A rookie cornerback struggling isn’t anything new. It’s a position that takes time, that needs to marinate. The volume of decisions, the variety of route combinations, and the speed at which players are forced to process is on another level, no matter what they faced in college.
Cornerbacks typically take a decent leap in their sophomore campaign before really revealing who they are in year three.
Year two is key for Okudah. Beyond his irritating cap hold ($7 million this year with $16 million in dead money; $9 million next season with $10 million in dead money) the new Detroit brain-trust has no loyalty to the old staff’s guy.
The Lions’ defense will look different this year (more on that later). Aaron Glenn, the former Saints defensive backs coach, has been tasked with overhauling a group that lacked speed and tenacity under Patricia. Things are unlikely to be any more sophisticated in the early goings, but Glenn at least brings with him a philosophy that meshes with Detroit’s limited talent. And he will demand intensity.
Squeezing any sort of juice out of Okudah will be one of Glenn’s top priorities. The rest of the Lions’ cornerback room looks fairly drab, populated with rookies and a whole bunch of maybe-possibly-hopefully players.
Even after last year’s debacle, there’s pressure on Okudah to bring some oomph to an iffy unit.
Okudah is a turn-and-run, bump-and-run player. He pins those long arms on you at the line of scrimmage, dislodges your timing, and then tries to make a play on the ball. He isn’t a hip-carry guy.
In college, he made up for some technical flaws with his speed and limbs. Ohio State ran a vanilla system, relying on Okudah to play bump-and-run on the outside, while carrying any vertical routes on the team’s match concepts, which gave him the freedom to pass off anything underneath, where he could retreat and then rally to the ball. It was fairly rudimentary stuff. And Okudah shone, in part because he was always– always – sticking his hands-on receivers at the line of scrimmage.
That changed in Detroit. As mentioned, Patricia played a blanket cover-1 defense with his cornerbacks off the line of scrimmage. Detroit would sprinkle in some three-match stuff and the odd dose of spot-dropping zone-coverage, but, for the most part, it was basic man-to-man coverage with the corner given space to read and drive on the ball.
That’s not Okudah’s game. There was a delay in everything he did. He wasn’t reading and firing.
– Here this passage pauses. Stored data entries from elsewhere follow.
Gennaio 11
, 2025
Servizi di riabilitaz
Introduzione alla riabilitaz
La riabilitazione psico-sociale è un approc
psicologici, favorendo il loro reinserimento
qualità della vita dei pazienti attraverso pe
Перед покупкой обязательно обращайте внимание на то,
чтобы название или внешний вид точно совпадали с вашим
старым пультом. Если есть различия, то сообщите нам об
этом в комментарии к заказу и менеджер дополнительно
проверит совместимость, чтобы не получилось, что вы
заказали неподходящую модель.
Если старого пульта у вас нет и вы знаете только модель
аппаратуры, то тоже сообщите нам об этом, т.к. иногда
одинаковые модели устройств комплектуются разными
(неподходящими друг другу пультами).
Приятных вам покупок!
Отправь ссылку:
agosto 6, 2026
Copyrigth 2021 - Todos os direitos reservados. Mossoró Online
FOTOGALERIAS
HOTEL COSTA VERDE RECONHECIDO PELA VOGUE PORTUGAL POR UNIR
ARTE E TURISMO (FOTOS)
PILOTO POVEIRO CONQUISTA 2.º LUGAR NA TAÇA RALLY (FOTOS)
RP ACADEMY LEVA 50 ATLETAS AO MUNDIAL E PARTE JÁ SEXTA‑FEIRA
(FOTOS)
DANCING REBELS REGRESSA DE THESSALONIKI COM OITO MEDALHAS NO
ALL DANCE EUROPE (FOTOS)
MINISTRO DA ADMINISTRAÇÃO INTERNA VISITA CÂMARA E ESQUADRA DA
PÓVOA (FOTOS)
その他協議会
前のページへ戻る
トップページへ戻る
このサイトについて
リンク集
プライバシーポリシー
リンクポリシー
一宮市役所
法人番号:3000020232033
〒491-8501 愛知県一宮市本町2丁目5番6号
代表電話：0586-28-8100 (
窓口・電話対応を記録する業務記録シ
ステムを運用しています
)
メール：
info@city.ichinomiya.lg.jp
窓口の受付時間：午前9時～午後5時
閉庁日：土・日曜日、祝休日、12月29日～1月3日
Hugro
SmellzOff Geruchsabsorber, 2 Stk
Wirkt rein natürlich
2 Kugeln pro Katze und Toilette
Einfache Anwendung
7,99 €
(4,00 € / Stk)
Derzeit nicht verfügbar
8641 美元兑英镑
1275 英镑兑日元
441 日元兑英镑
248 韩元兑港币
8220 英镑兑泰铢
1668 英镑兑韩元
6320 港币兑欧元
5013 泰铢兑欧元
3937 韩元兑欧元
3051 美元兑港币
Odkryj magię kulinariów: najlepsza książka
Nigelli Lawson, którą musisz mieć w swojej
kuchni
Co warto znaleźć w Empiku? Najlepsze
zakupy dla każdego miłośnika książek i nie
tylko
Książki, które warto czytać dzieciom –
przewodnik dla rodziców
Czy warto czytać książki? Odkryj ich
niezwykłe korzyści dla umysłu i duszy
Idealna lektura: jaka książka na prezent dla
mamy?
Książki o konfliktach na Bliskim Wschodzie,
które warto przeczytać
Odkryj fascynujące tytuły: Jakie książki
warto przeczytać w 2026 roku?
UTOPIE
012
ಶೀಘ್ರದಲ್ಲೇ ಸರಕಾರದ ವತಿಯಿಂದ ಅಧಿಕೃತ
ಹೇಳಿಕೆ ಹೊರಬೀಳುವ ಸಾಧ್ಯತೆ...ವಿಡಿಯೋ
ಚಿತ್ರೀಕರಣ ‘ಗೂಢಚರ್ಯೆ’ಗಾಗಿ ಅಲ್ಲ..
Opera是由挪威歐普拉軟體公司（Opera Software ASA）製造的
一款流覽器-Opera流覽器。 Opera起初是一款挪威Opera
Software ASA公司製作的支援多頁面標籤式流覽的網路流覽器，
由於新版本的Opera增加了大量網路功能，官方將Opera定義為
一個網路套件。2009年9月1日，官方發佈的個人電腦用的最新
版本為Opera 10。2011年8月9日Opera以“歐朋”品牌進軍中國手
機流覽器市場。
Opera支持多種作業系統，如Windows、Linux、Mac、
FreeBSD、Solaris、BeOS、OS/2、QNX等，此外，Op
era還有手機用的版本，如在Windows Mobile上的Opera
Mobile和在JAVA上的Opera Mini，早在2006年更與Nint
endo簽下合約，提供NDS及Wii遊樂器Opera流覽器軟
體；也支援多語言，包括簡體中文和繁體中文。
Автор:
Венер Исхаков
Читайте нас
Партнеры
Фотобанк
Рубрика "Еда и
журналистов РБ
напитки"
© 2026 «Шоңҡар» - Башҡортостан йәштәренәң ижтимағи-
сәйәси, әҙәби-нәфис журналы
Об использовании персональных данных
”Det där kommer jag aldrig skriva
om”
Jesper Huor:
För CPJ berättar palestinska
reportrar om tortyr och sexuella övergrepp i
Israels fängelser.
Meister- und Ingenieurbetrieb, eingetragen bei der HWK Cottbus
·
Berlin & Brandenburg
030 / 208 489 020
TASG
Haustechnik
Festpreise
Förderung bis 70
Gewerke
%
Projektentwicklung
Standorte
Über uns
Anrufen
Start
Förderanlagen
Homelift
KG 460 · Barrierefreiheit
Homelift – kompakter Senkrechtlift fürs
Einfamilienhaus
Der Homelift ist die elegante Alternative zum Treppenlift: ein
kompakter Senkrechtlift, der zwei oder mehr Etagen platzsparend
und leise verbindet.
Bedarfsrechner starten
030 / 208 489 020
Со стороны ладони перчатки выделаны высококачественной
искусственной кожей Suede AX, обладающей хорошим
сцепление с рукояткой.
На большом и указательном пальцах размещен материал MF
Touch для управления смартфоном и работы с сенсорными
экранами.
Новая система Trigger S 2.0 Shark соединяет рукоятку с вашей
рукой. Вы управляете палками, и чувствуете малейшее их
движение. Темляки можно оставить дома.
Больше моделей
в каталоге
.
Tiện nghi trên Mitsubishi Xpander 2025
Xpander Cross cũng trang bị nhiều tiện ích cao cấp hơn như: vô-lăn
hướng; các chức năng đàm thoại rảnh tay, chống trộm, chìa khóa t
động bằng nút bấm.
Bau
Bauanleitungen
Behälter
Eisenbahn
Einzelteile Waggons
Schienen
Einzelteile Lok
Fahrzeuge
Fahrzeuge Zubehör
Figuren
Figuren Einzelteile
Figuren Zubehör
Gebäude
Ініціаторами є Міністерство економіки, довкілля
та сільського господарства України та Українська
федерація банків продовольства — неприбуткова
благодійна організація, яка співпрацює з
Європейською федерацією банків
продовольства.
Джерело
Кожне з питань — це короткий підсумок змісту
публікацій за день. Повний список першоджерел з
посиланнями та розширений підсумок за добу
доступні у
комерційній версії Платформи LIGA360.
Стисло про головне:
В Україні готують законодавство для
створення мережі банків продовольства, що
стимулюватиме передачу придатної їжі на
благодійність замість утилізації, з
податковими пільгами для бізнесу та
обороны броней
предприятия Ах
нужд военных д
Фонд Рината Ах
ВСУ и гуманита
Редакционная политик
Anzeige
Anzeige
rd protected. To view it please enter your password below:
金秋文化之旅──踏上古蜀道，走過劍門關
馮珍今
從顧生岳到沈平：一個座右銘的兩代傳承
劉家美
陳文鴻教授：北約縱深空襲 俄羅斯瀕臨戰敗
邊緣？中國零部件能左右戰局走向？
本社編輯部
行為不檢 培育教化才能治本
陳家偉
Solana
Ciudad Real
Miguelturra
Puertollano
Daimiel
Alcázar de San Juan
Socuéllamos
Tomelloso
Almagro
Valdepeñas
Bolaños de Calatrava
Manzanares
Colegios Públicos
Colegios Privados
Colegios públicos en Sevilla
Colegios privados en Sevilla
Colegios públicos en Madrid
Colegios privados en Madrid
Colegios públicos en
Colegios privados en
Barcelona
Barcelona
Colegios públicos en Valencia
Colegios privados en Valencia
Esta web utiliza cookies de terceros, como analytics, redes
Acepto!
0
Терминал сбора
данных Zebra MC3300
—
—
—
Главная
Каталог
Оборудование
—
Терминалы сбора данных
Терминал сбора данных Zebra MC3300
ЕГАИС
He was waiting for everything to unfold in front of him and then playing catchup, banking on those legs and arms to bail him out. At the pro level, that’s not close to good enough.
Okudah is planted nine yards off the ball. He sits and he waits… then he waits… then he waits some more. While every other corner is on the move, trying to disrupt a receiver or positioning themselves to try to force a receiver to reveal their intentions, Okudah waits… and waits… and waits some more. He doesn’t begin his back-pedal until the opposing receiver is in full stride. He has no chance once the receiver commits.
As the receiver hits the top of his route, he shapes outside. Okudah fails to close the space, backing up slightly as he tries to get his feet going.
By the time he’s shaped his hips and has begun to engage in the play, it’s a wrap. There’s not enough space for him to wall off the inside. The receiver whips back towards the middle of the field.
Okudah isn’t even in the same orbit as the receiver makes his break. He’s forced to spin around to try to find exactly where the receiver has wound up. As the ball hits the hands of the receiver, there’s a full four yards difference between defender and receiver.
Look at the rest of the shot:
Not awful. There’s a flat defender to stop an outlet pass. There is a bracket in the low hole and safety sitting and stalking on the back-end. To the quarterback’s left, there’s a receiver with a step on a corner, but the corner is just close enough to be able to make a play on the ball if need be. And then there’s Okudah lagging behind, gifting an easy completion 20-yards downfield.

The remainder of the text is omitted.